Забелин позволил себе небрежно отмахнуться:
- Это случилось так давно...
- И все-таки как вы относитесь к данной проблеме? - спросил собеседник, .т- И что в принципе знаете о погибших субмаринах?
- Старенький дизель "К-129", что лежит у Гавайских островов, вас, думаю, не интересует, - ответил Забелин. - Тем более ЦРУ умудрилось поднять с него боезапас. Операция "Дженнифер"... Уникальная и дерзкая.
- У вас верные данные.
- Остаются три лодки... - Забелин принялся загибать пальцы. "Комсомолец" в Норвежском море, глубина 1685 метров, 116 килограммов реакторного урана и шесть - плутония-239 в двух боеголовках; вторая - "К-219" с пятьюдесятью боеголовками, глубина 5500 у Бермудских островов, и третья - "К-8" в Бискайском заливе, глубина 4000 метров, два реактора и десять ядерных зарядов. Американские утопленники "Скорпион" и "Трешер" вас не интересуют?
- Да вы неплохо знаете предмет! - удивленно поднял брови собеседник. Нет, наши лодки - дело особое, мы согласовали с государственными инстанциями вопросы об обследовании исключительно советских крейсеров, тем более нами фрахтуется для такой задачи именно российское судно, "Академик Скрябин", с международным, правда, экипажем, имея в виду научные кадры...
- Как я понимаю, вы хотите выяснить интенсивность утечки ядерных помоев? - спросил Забелин. - Но что это даст? Практически? В девяносто четвертом году с "Комсомольцем" работали два батискафа - "Мир-1" и "Мир-2", но все без толку! Закрыли несколько прорех и на торпедные аппараты поставили заглушки, но забортная вода все равно омывает боеголовки... Ну еще налепили заплат из армированного стекловолокна, закрепили "пестицидную бомбу", чтобы флору и фауну отпугивать, а все равно ведь вынос плутония продолжается...
- Как вы относитесь к идее саркофага? - перебил хозяин кабинета.
- Да глупость! - откровенно ответил Забелин. - Коммерчески дело выгодное, не спорю, желающих погреть руки на казенных деньгах найдется уйма, но размоет этот саркофаг в течение года. К тому же есть еще и такое понятие, как подводный шторм... Бетон для него как бумага. Если что и делать, так это врыть лодку в грунт. Самый надежный ход, и технологии вроде для этого есть. Придонных течений никаких, пусть лежит себе это вредное ископаемое свои двадцать пять тысяч лет, пока период полураспада не закончится... Да и знаете, - продолжил доверительно, - что там все эти лодки, в конце-то концов! По сравнению с ядерными подводными кладбищами! У Запада их пятьдесят в Атлантике и в Тихом океане. У России - не меньше десятка. В Японском море и у Новой земли. Восемьдесят семь тысяч контейнеров с отходами Штаты утопили, двадцать тысяч Советы. А в Карском море - шестнадцать реакторов на дне лежат, из них семь - с невыгруженным ядерным топливом. А вы в курсе, за какое время морская водичка прогрызает контейнер? За десять лет - металлический, а за тридцать бетонированный. Я, может, утомляю вас цифрами, но за год на моей покинутой родине образуется двадцать шесть тысяч тонн жидких и твердых радиоактивных отходов. Только флотских, об остальных мне неведомо...

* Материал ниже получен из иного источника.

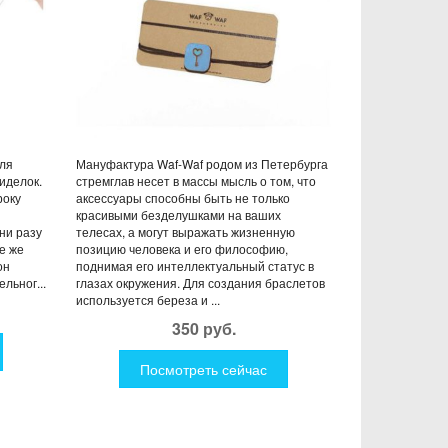
для
Мануфактура Waf-Waf родом из Петербурга
иделок.
стремглав несет в массы мысль о том, что
року
аксессуары способны быть не только
красивыми безделушками на ваших
ни разу
телесах, а могут выражать жизненную
се же
позицию человека и его философию,
он
поднимая его интеллектуальный статус в
льног...
глазах окружения. Для создания браслетов
используется береза и ...
350 руб.
Посмотреть сейчас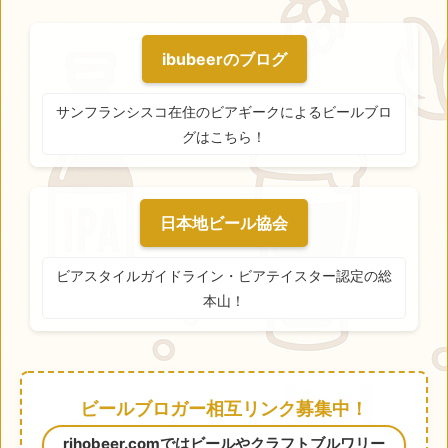
ibubeerのブログ
サンフランシスコ在住のビアギークによるビールブロ
グはこちら！
日本地ビール協会
ビアスタイルガイドライン・ビアテイスター認定の総
本山！
ビールブロガー相互リンク募集中！
rihobeer.comではビールやクラフトブルワリー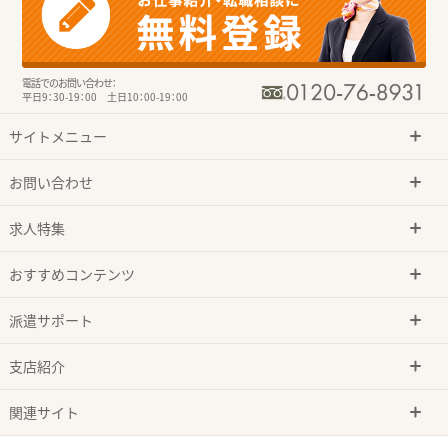
電話でのお問い合わせ：
平日9：30-19：00 土日10：00-19：00
サイトメニュー
お問い合わせ
求人特集
おすすめコンテンツ
派遣サポート
支店紹介
関連サイト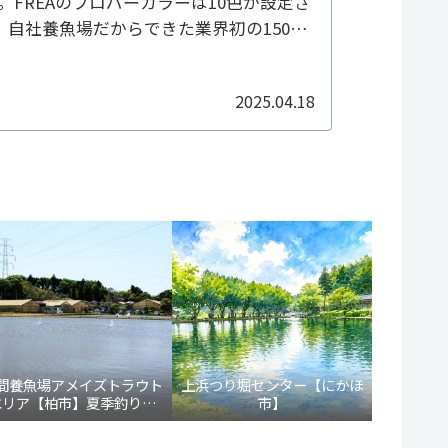
始。FREAのプロパーカラーは10色が設定さ
 自社養魚場だからできた業界初の150回
での実釣テスト。春～秋の雌ニジマス個体
2025.04.18
間養魚場アメイズトラウト
上浜つり堀センター【にかほ
エリア【柏市】夏季釣り場
市】
/17より新装オープン！ト
ラウト通年営業化へ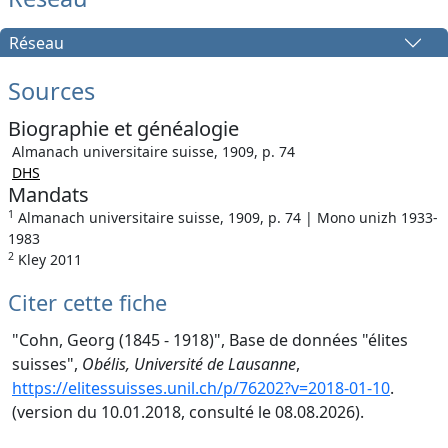
Réseau
Sources
Biographie et généalogie
Almanach universitaire suisse, 1909, p. 74
DHS
Mandats
1
Almanach universitaire suisse, 1909, p. 74 | Mono unizh 1933-
1983
2
Kley 2011
Citer cette fiche
"Cohn, Georg (1845 - 1918)", Base de données "élites
suisses",
Obélis, Université de Lausanne
,
https://elitessuisses.unil.ch/p/76202?v=2018-01-10
.
(version du 10.01.2018, consulté le 08.08.2026).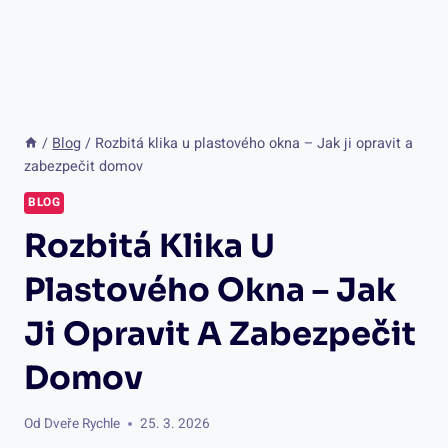
/
Blog
/
Rozbitá klika u plastového okna – Jak ji opravit a
zabezpečit domov
BLOG
Rozbitá Klika U
Plastového Okna – Jak
Ji Opravit A Zabezpečit
Domov
Od
Dveře Rychle
25. 3. 2026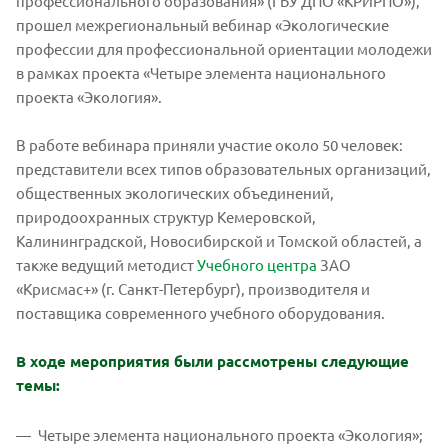
профессионального образования» (ГБУ ДПО «КРИРПО»),
прошел межрегиональный вебинар «Экологические
профессии для профессиональной ориентации молодежи
в рамках проекта «Четыре элемента национального
проекта «Экология».
В работе вебинара приняли участие около 50 человек:
представители всех типов образовательных организаций,
общественных экологических объединений,
природоохранных структур Кемеровской,
Калининградской, Новосибирской и Томской областей, а
также ведущий методист
Учебного центра
ЗАО
«Крисмас+» (г. Санкт-Петербург), производителя и
поставщика современного учебного оборудования.
В ходе мероприятия были рассмотрены следующие
темы:
Четыре элемента национального проекта «Экология»;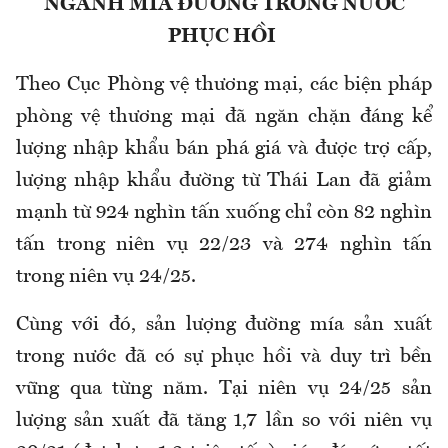
NGÀNH MÍA ĐƯỜNG TRONG NƯỚC
PHỤC HỒI
Theo Cục Phòng vệ thương mại, các biện pháp
phòng vệ thương mại đã ngăn chặn đáng kể
lượng nhập khẩu bán phá giá và được trợ cấp,
lượng nhập khẩu đường từ Thái Lan đã giảm
mạnh từ 924 nghìn tấn xuống chỉ còn 82 nghìn
tấn trong niên vụ 22/23 và 274 nghìn tấn
trong niên vụ 24/25.
Cùng với đó, sản lượng đường mía sản xuất
trong nước đã có sự phục hồi và duy trì bền
vững qua từng năm. Tại niên vụ 24/25 sản
lượng sản xuất đã tăng 1,7 lần so với niên vụ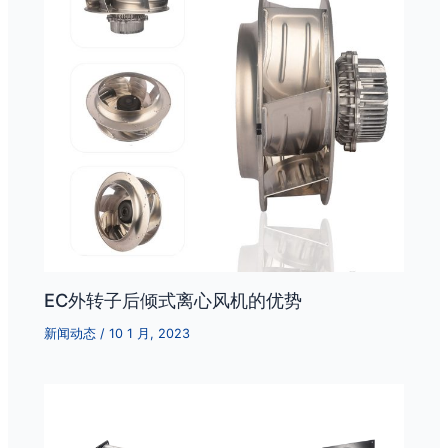
EC外转子后倾式离心风机的优势
新闻动态
/
10 1 月, 2023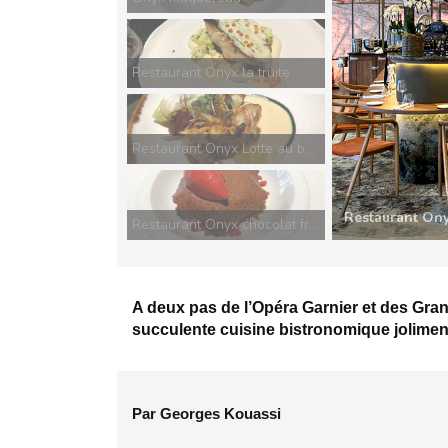
Restaurant Onyx la truite
Restaurant Onyx Lotte au beurre blanc
Onyx maquere
Restaurant Onyx chocolat framboise
A deux pas de l’Opéra Garnier et des Gran
succulente cuisine bistronomique jolimen
Par Georges Kouassi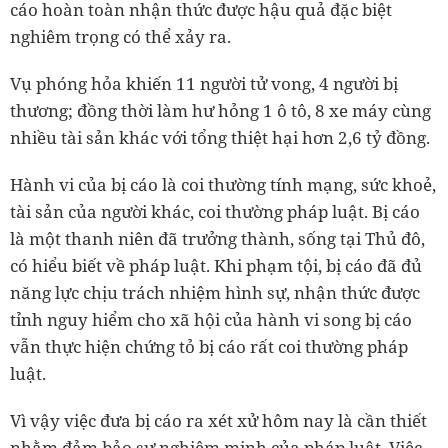
cáo hoàn toàn nhận thức được hậu quả đặc biệt
nghiêm trọng có thể xảy ra.
Vụ phóng hỏa khiến 11 người tử vong, 4 người bị
thương; đồng thời làm hư hỏng 1 ô tô, 8 xe máy cùng
nhiều tài sản khác với tổng thiệt hại hơn 2,6 tỷ đồng.
Hành vi của bị cáo là coi thường tính mạng, sức khoẻ,
tài sản của người khác, coi thường pháp luật. Bị cáo
là một thanh niên đã trưởng thành, sống tại Thủ đô,
có hiểu biết về pháp luật. Khi phạm tội, bị cáo đã đủ
năng lực chịu trách nhiệm hình sự, nhận thức được
tỉnh nguy hiểm cho xã hội của hành vi song bị cáo
vẫn thực hiện chứng tỏ bị cáo rất coi thường pháp
luật.
Vì vậy việc đưa bị cáo ra xét xử hôm nay là cần thiết
nhằm đảm bảo sự nghiêm minh của pháp luật. Việc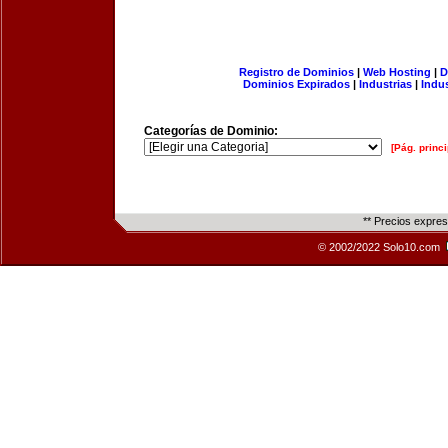
Registro de Dominios
|
Web Hosting
|
D
Dominios Expirados
|
Industrias
|
Indu
Categorías de Dominio:
[Pág. princi
** Precios expre
© 2002/2022 Solo10.com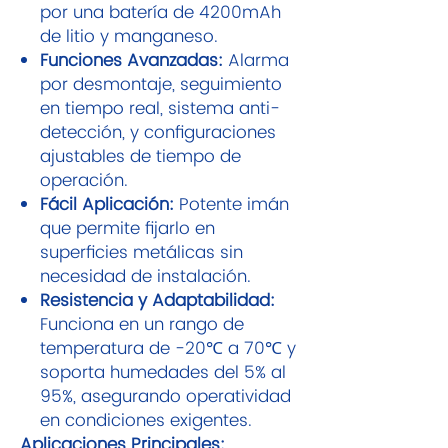
por una batería de 4200mAh
de litio y manganeso.
Funciones Avanzadas:
Alarma
por desmontaje, seguimiento
en tiempo real, sistema anti-
detección, y configuraciones
ajustables de tiempo de
operación.
Fácil Aplicación:
Potente imán
que permite fijarlo en
superficies metálicas sin
necesidad de instalación.
Resistencia y Adaptabilidad:
Funciona en un rango de
temperatura de -20℃ a 70℃ y
soporta humedades del 5% al
95%, asegurando operatividad
en condiciones exigentes.
Aplicaciones Principales: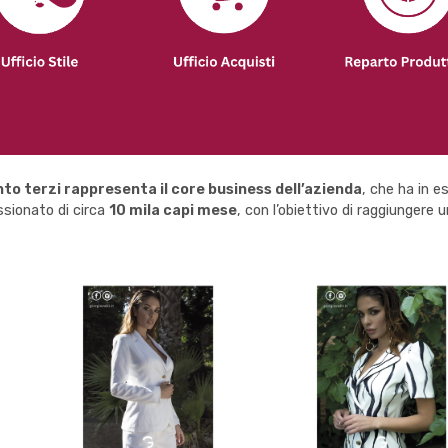
nto terzi rappresenta il core business dell’azienda
, che ha in 
ionato di circa
10 mila capi mese
, con l’obiettivo di raggiungere 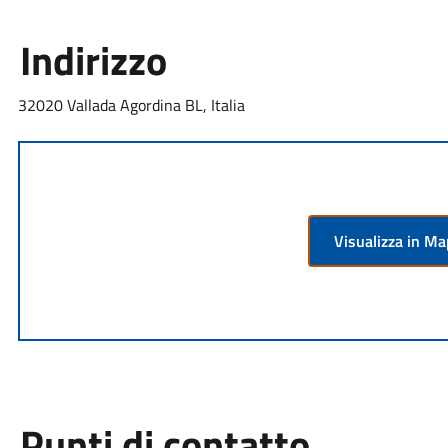
Indirizzo
32020 Vallada Agordina BL, Italia
Visualizza in M
Punti di contatto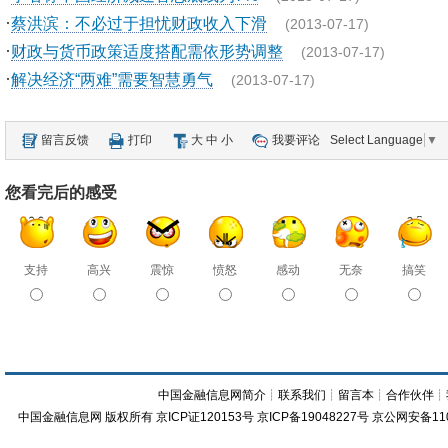
·
蔡洪滨：不必过于担忧财政收入下滑
(2013-07-17)
·
财政与货币政策适度搭配需依形势调整
(2013-07-17)
·
解决经济“两难”需要智慧勇气
(2013-07-17)
留言反馈
打印
大
中
小
我要评论
Select Language
▼
您看完后的感受
支持
高兴
震惊
愤怒
感动
无奈
搞笑
中国金融信息网简介
┊
联系我们
┊
留言本
┊
合作伙伴
┊
中国金融信息网
版权所有
京ICP证120153号
京ICP备19048227号 京公网安备11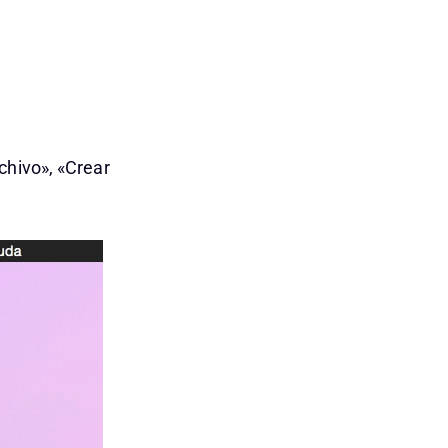
chivo», «Crear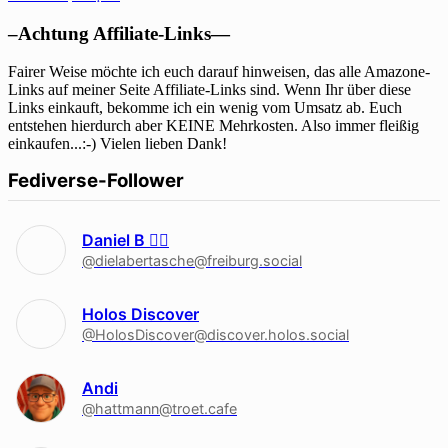
–Achtung Affiliate-Links—
Fairer Weise möchte ich euch darauf hinweisen, das alle Amazone-
Links auf meiner Seite Affiliate-Links sind. Wenn Ihr über diese
Links einkauft, bekomme ich ein wenig vom Umsatz ab. Euch
entstehen hierdurch aber KEINE Mehrkosten. Also immer fleißig
einkaufen...:-) Vielen lieben Dank!
Fediverse-Follower
Daniel B 🏳‍🌈
@dielabertasche@freiburg.social
Holos Discover
@HolosDiscover@discover.holos.social
Andi
@hattmann@troet.cafe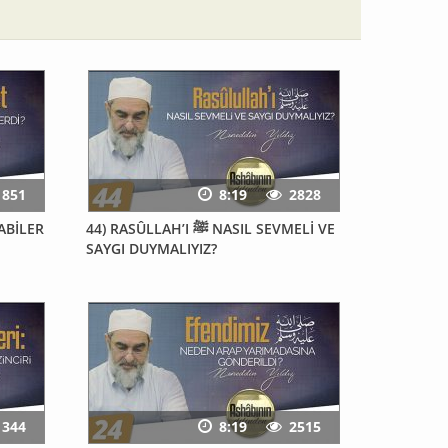
1851
8:19
2828
ABİLER
44) RASÛLLAH’I ﷺ NASIL SEVMELİ VE
SAYGI DUYMALIYIZ?
1344
8:19
2515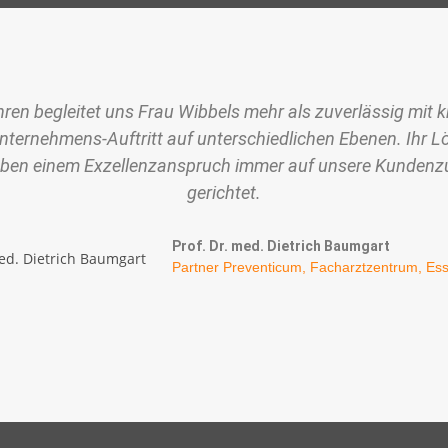
ahren begleitet uns Frau Wibbels mehr als zuverlässig mit k
Unternehmens-Auftritt auf unterschiedlichen Ebenen. Ihr 
neben einem Exzellenzanspruch immer auf unsere Kundenzu
gerichtet.
Prof. Dr. med. Dietrich Baumgart
Partner Preventicum, Facharztzentrum, Es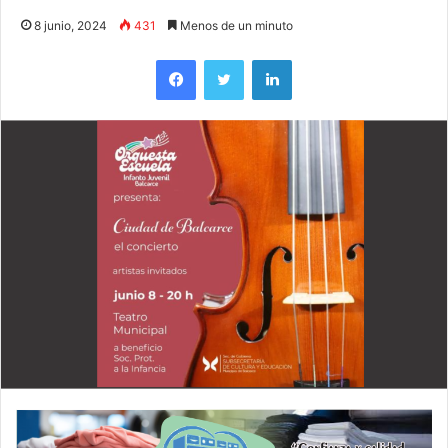
8 junio, 2024
431
Menos de un minuto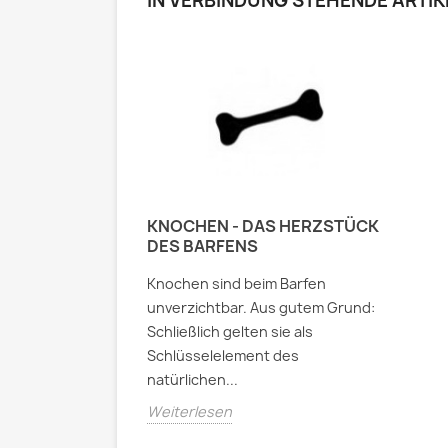
IN VERBINDUNG STEHENDE ARTIK
KNOCHEN - DAS HERZSTÜCK
DES BARFENS
Knochen sind beim Barfen
unverzichtbar. Aus gutem Grund:
Schließlich gelten sie als
Schlüsselelement des
natürlichen...
Weiterlesen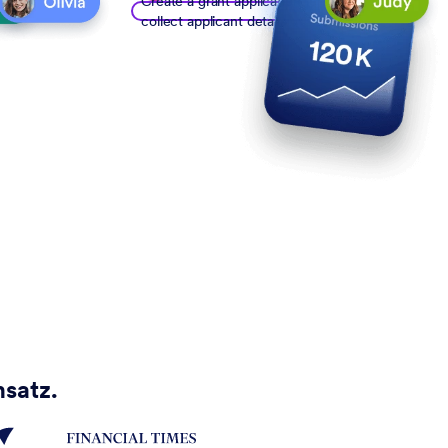
Create a grant application form to
collect applicant details
nsatz.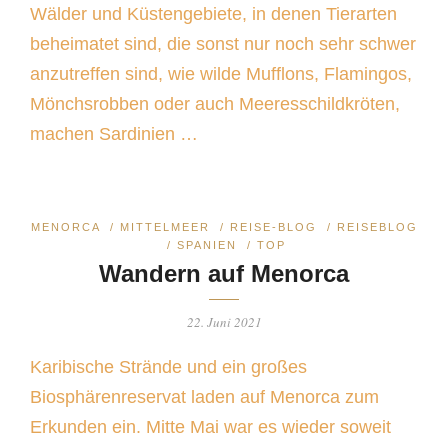
Wälder und Küstengebiete, in denen Tierarten
beheimatet sind, die sonst nur noch sehr schwer
anzutreffen sind, wie wilde Mufflons, Flamingos,
Mönchsrobben oder auch Meeresschildkröten,
machen Sardinien …
MENORCA
/
MITTELMEER
/
REISE-BLOG
/
REISEBLOG
/
SPANIEN
/
TOP
Wandern auf Menorca
22. Juni 2021
Karibische Strände und ein großes
Biosphärenreservat laden auf Menorca zum
Erkunden ein. Mitte Mai war es wieder soweit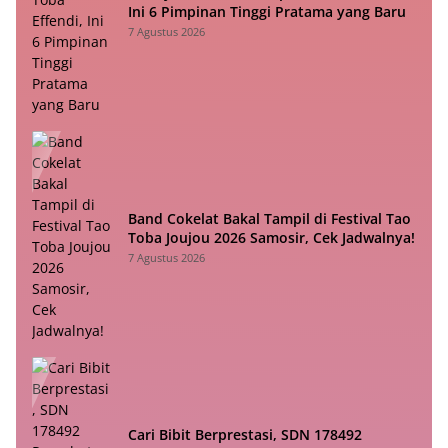
Ini 6 Pimpinan Tinggi Pratama yang Baru
7 Agustus 2026
Band Cokelat Bakal Tampil di Festival Tao
Toba Joujou 2026 Samosir, Cek Jadwalnya!
7 Agustus 2026
Cari Bibit Berprestasi, SDN 178492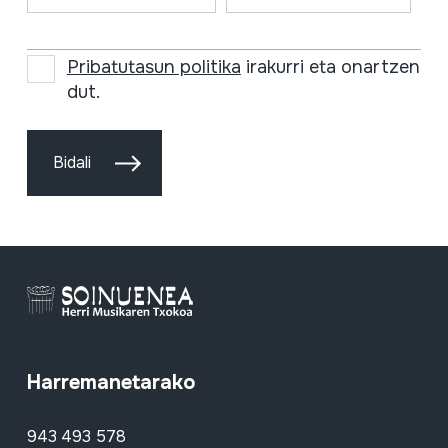
Pribatutasun politika
irakurri eta onartzen
dut.
Bidali
Harremanetarako
943 493 578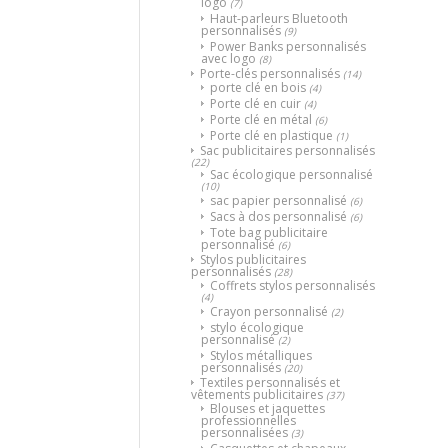
logo
(7)
Haut-parleurs Bluetooth
personnalisés
(9)
Power Banks personnalisés
avec logo
(8)
Porte-clés personnalisés
(14)
porte clé en bois
(4)
Porte clé en cuir
(4)
Porte clé en métal
(6)
Porte clé en plastique
(1)
Sac publicitaires personnalisés
(22)
Sac écologique personnalisé
(10)
sac papier personnalisé
(6)
Sacs à dos personnalisé
(6)
Tote bag publicitaire
personnalisé
(6)
Stylos publicitaires
personnalisés
(28)
Coffrets stylos personnalisés
(4)
Crayon personnalisé
(2)
stylo écologique
personnalisé
(2)
Stylos métalliques
personnalisés
(20)
Textiles personnalisés et
vêtements publicitaires
(37)
Blouses et jaquettes
professionnelles
personnalisées
(3)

- Да... - Хозяин кабинета задумчиво пожевал губами. Сказал сокрушенно: Я не принимаю никаких генеральных решений, я в общем-то такой же работник, как и вы...
При этих словах сердце Забелина томительно и радостно защемило.
- И насколько понимаю, - продолжил интервьюер, - вы в состоянии рассчитать необходимое количество тросов, лебедок и таким образом перепроверить комплектацию поставляемого на судно оборудования...
Забелин кивнул:
- Очень хорошо. В течение двух недель вы будете работать здесь, в соседней комнате, я предоставлю вам все необходимое, а после поедете в Россию, готовить корабль... Чек будете получать каждую пятницу. Естественно, все страховки, накладные расходы и билеты мы оплатим. Давайте ваши документы, мне необходимы их ксерокопии...
Плотнее сжав зубы, дабы не выдать неотступную боль в спине, Забелин, собрав волю в кулак, поднялся со стула. Протянул, покрывшись испариной от безжалостным стилетом саданувшей в крестец оторопи, в руки работодателя папку с дипломами, Грин-картой и социальной карточкой.
Через несколько минут он вышел из недр небоскреба, канув в человеческий муравейник делового центра столицы мирового империализма.
Он шел по улице к станции сабвея, вспоминая свое последнее место службы - Мурманскую область, поселок Видяево, представлявший собой типичный военный городок, расположенный среди сопок рядом с длиннющей Ара-губой.
В середине семидесятых там создавалось чудо советской милитаристской архитектуры: три метростроевские бригады общей численностью около пяти тысяч человек долбили под прибрежной сопкой подземный док, дабы, не всплывая на поверхность Ара-губы, подлодки могли через огромные тоннели заплывать прямиком в искусственную пещеру.
Сколько же было ухнуто денег на созидание подземных коммуникаций, где только в вентиляционных тоннелях свободно разъезжались грузовики; коммуникаций, общей протяженностью более восьми километров!
Доки, впрочем, так и не достроили. Пещера стала всего лишь складом вооружения для подлодок.
Он не знал, что происходит сейчас в этом городке с пятнадцатитысячным населением, но, судя по косвенным данным, морякам приходилось туговато.
Может, до сих пор происходили там встречи вернувшихся с дежурства экипажей, потчуемых традиционными запеченными поросятами, чьи хрустящие уши неизменно преподносились акустикам - хранителям крейсеров, лишенных бессмысленных иллюминаторов, идущих в черной глубине со скоростью курьерского поезда, от столкновений с айсбергами и субмаринами врага.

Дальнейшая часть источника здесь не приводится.